-------- MATERIAL SHOWN

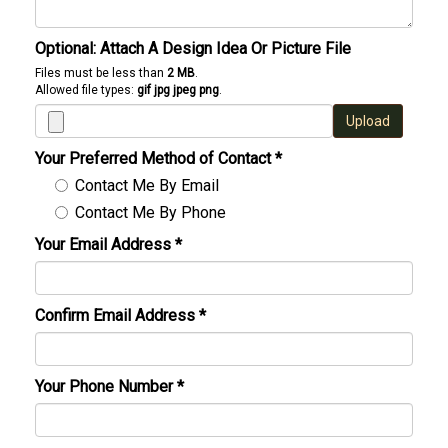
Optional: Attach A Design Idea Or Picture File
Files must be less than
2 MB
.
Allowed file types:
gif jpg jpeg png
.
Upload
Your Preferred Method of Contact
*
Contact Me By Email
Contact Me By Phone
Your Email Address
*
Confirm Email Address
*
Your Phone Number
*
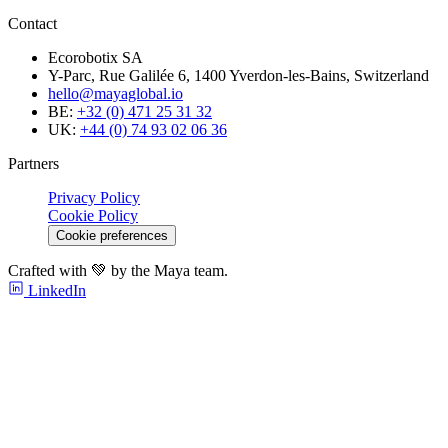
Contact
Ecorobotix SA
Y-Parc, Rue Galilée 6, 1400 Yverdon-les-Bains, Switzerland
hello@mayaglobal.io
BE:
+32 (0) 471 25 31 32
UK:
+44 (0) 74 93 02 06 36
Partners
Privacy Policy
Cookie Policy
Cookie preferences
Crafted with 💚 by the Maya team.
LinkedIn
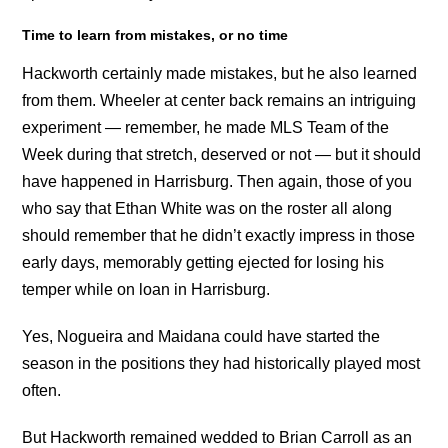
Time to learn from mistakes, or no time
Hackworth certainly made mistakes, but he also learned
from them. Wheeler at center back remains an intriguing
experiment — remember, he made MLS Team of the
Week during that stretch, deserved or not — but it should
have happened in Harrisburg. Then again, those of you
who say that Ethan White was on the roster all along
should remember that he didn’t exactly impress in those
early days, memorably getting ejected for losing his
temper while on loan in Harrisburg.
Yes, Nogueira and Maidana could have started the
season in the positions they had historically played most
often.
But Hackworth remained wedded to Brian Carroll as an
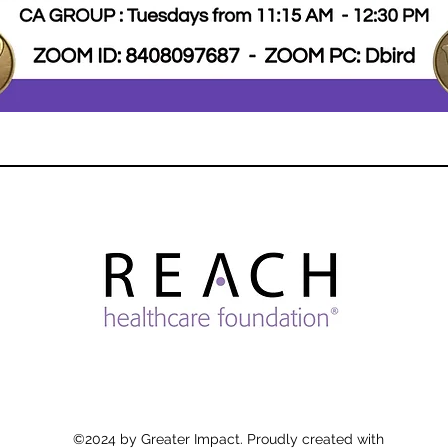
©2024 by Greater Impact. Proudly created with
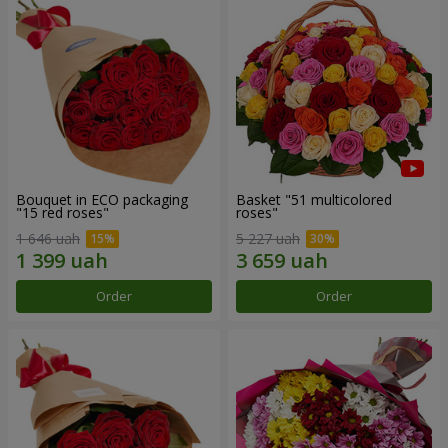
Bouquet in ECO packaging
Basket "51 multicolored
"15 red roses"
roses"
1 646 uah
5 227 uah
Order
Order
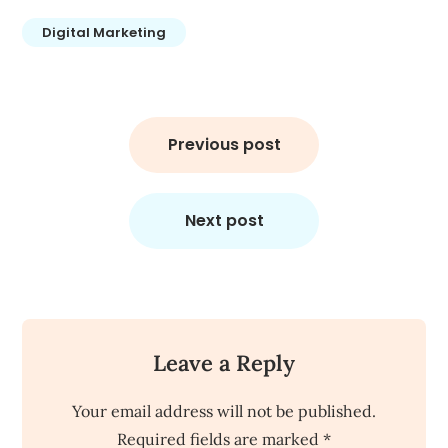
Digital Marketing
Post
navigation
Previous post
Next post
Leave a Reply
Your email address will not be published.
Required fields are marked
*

----------------

YOUR TASK :: None of the pictures should be copied, but every record above must be restated in full.

ANSWER FOR THIS EXERCISE ::
Optional: Attach A Design Idea Or Picture File
Files must be less than
2 MB
.
Allowed file types:
gif jpg jpeg png
.
Upload
Your Preferred Method of Contact
*
Contact Me By Email
Contact Me By Phone
Your Email Address
*
Confirm Email Address
*
Your Phone Number
*
Contact
Ecorobotix SA
Y-Parc, Rue Galilée 6, 1400 Yverdon-les-Bains, Switzerland
hello@mayaglobal.io
BE:
+32 (0) 471 25 31 32
UK:
+44 (0) 74 93 02 06 36
Partners
Privacy Policy
Cookie Policy
Cookie preferences
Crafted with 💚 by the Maya team.
LinkedIn
Time to learn from mistakes, or no time
Hackworth certainly made mistakes, but he also learned
from them. Wheeler at center back remains an intriguing
experiment — remember, he made MLS Team of the
Week during that stretch, deserved or not — but it should
have happened in Harrisburg. Then again, those of you
who say that Ethan White was on the roster all along
should remember that he didn’t exactly impress in those
early days, memorably getting ejected for losing his
temper while on loan in Harrisburg.
Yes, Nogueira and Maidana could have started the
season in the positions they had historically played most
often.
But Hackworth remained wedded to Brian Carroll as an
©2024 by Greater Impact. Proudly created with
Bouquet in ECO packaging
Basket "51 multicolored
"15 red roses"
roses"
1 646 uah
5 227 uah
Order
Order
Digital Marketing
Post
navigation
Previous post
Next post
Leave a Reply
Your email address will not be published.
Required fields are marked
*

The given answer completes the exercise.